Re: [kernel-hardening] non-x86 per-task stack canaries
From: Daniel Micay
Date: Mon Jun 26 2017 - 18:53:00 EST
On Mon, 2017-06-26 at 14:04 -0700, Kees Cook wrote:
> Hi,
>
> The stack protector functionality on x86_64 uses %gs:0x28 (%gs is the
> percpu area) for __stack_chk_guard, and all other architectures use a
> global variable instead. This means we never change the stack canary
> on non-x86 architectures which allows for a leak in one task to expose
> the canary in another task.
>
> I'm curious what thoughts people may have about how to get this
> correctly implemented. Teaching the compiler about per-cpu data sounds
> exciting. :)
>
> -Kees
arm64 has many integer registers so I don't think reserving one would
hurt performance, especially in the kernel where hot numeric loops
barely exist. It would reduce the cost of SSP by getting rid of the
memory read for the canary value. On the other hand, using per-cpu data
would likely be higher cost than the global. x86 has segment registers
but most archs probably need to do something more painful.
It's safe as long as it's a callee-saved register. It should be enforced
that there's no assembly spilling it and calling into C code without the
random canary. There's very little assembly using registers like x28 so
it wouldn't be that bad.

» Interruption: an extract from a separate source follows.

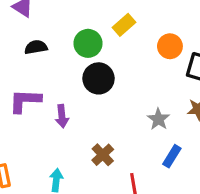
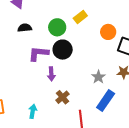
purple L-shape: (25, 101) -> (39, 54), moved
purple arrow: (62, 116) -> (51, 74), moved
blue rectangle: (172, 156) -> (106, 100), size x1.5

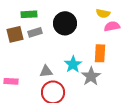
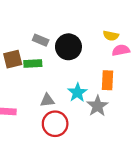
green rectangle: (29, 14) -> (33, 64), moved
gray rectangle: (35, 32) -> (41, 40), moved, turned 40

It's possible there's one where nothing needs
to be changed, there only needs to be a check to make sure it stays that
way.
It would be a step towards making SSP cheap enough to expand it into a
feature like the StackGuard XOR canaries.
Samsung has a return address XOR feature based on reserving a register
and while RAP's probabilistic return address mitigation isn't open-
source, it was stated that it reserves a register on x86_64 where they
aren't as plentiful as arm64.